#### [Assignment]
Only the lines from the top of the material through the line containing "earned points determine allocation in the" should be restated, each one exactly.
-=-=-=-=-
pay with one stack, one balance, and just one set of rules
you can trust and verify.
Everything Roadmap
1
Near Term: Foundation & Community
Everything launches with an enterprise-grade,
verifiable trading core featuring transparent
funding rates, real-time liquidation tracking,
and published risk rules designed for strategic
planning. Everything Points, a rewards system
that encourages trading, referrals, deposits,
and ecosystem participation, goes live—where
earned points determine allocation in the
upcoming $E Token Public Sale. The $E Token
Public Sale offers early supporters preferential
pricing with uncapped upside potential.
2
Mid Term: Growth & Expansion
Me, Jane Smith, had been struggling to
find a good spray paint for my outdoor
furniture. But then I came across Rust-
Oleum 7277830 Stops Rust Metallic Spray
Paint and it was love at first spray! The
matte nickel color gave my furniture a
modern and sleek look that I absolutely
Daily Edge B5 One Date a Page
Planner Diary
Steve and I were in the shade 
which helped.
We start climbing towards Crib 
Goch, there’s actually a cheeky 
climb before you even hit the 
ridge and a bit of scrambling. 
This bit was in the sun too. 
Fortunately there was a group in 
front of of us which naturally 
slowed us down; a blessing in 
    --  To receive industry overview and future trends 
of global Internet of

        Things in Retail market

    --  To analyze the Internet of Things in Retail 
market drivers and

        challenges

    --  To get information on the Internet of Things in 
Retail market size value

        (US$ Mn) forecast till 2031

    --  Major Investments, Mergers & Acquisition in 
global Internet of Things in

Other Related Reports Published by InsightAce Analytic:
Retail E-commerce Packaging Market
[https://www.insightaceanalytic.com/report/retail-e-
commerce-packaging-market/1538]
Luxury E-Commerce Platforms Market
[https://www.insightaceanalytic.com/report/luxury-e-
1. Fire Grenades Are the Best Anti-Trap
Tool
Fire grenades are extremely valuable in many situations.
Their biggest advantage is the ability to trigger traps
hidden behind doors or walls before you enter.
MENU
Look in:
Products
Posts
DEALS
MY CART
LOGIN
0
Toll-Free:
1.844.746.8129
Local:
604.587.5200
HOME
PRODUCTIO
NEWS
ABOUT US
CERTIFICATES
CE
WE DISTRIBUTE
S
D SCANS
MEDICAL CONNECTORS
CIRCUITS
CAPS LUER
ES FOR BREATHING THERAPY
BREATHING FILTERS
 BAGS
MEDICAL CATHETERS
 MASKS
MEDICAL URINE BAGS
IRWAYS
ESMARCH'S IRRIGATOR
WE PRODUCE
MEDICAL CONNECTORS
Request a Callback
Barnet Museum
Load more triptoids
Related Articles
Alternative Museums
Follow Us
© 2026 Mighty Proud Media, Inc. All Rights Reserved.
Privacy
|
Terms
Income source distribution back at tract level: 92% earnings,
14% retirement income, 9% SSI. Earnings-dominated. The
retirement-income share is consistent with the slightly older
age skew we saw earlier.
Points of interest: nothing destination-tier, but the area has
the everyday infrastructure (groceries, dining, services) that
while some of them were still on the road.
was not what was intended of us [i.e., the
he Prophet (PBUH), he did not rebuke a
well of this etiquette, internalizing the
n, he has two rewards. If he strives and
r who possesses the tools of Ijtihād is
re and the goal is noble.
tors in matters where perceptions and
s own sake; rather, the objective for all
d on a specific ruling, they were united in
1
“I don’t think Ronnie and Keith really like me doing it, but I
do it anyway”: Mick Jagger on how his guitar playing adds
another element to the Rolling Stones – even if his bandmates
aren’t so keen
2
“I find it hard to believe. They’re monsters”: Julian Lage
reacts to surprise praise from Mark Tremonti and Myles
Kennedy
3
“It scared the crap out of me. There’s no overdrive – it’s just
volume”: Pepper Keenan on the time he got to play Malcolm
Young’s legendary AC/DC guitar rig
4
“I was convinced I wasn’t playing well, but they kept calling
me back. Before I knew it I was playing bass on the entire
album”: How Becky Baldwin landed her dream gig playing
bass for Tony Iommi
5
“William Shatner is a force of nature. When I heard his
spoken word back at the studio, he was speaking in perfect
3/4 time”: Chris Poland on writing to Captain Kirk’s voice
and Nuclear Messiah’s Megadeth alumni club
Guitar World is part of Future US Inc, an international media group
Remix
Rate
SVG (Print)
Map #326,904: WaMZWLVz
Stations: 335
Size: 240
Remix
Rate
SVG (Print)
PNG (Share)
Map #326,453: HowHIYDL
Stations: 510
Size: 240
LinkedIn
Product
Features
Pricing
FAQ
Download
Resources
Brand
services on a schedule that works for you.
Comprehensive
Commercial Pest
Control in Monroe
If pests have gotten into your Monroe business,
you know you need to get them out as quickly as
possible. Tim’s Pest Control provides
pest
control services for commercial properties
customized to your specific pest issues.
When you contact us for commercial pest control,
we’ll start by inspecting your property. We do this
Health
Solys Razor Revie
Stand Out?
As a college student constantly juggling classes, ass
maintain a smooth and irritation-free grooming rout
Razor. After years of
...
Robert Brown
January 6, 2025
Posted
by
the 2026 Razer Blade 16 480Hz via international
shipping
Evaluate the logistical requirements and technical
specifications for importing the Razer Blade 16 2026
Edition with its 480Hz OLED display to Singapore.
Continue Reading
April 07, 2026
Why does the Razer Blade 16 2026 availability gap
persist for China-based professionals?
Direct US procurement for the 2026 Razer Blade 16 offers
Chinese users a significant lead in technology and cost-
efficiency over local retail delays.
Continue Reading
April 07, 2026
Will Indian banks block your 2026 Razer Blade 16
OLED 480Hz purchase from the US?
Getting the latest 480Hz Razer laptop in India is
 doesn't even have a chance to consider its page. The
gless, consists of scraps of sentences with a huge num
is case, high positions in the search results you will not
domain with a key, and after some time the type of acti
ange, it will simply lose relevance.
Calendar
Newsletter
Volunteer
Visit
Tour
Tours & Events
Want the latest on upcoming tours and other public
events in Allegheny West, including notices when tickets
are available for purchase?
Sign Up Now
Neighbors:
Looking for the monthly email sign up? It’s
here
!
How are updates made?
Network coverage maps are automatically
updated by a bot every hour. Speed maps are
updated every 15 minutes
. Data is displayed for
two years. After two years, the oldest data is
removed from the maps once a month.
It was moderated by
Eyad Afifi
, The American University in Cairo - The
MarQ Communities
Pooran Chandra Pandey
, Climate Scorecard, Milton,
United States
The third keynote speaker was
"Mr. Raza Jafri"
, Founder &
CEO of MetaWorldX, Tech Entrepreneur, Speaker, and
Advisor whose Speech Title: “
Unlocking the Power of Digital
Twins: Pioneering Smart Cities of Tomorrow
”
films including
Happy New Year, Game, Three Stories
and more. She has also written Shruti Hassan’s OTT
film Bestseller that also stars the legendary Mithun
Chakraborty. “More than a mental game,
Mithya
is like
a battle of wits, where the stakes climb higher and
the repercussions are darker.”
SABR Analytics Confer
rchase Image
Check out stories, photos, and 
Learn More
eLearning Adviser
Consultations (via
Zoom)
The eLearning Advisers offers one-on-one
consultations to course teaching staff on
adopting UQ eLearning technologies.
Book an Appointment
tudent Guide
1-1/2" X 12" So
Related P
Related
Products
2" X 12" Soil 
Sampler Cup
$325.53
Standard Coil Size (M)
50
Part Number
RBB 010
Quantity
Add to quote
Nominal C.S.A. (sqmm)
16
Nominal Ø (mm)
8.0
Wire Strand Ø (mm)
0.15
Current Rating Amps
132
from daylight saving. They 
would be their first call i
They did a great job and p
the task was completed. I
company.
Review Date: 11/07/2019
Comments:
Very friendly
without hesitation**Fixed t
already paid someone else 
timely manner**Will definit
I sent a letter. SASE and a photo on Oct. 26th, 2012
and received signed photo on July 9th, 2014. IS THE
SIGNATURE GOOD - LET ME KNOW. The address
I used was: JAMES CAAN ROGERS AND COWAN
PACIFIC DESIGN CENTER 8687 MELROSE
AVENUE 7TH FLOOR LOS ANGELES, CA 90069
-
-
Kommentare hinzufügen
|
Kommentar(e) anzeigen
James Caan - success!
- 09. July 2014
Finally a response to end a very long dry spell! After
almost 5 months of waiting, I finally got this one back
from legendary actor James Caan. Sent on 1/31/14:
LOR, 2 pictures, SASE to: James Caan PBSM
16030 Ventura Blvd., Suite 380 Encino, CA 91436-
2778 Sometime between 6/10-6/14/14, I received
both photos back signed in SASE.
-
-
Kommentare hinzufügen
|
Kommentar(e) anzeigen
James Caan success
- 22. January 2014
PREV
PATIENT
-=-=-=-=-
#### [Your solution]
pay with one stack, one balance, and just one set of rules
you can trust and verify.
Everything Roadmap
1
Near Term: Foundation & Community
Everything launches with an enterprise-grade,
verifiable trading core featuring transparent
funding rates, real-time liquidation tracking,
and published risk rules designed for strategic
planning. Everything Points, a rewards system
that encourages trading, referrals, deposits,
and ecosystem participation, goes live—where
earned points determine allocation in the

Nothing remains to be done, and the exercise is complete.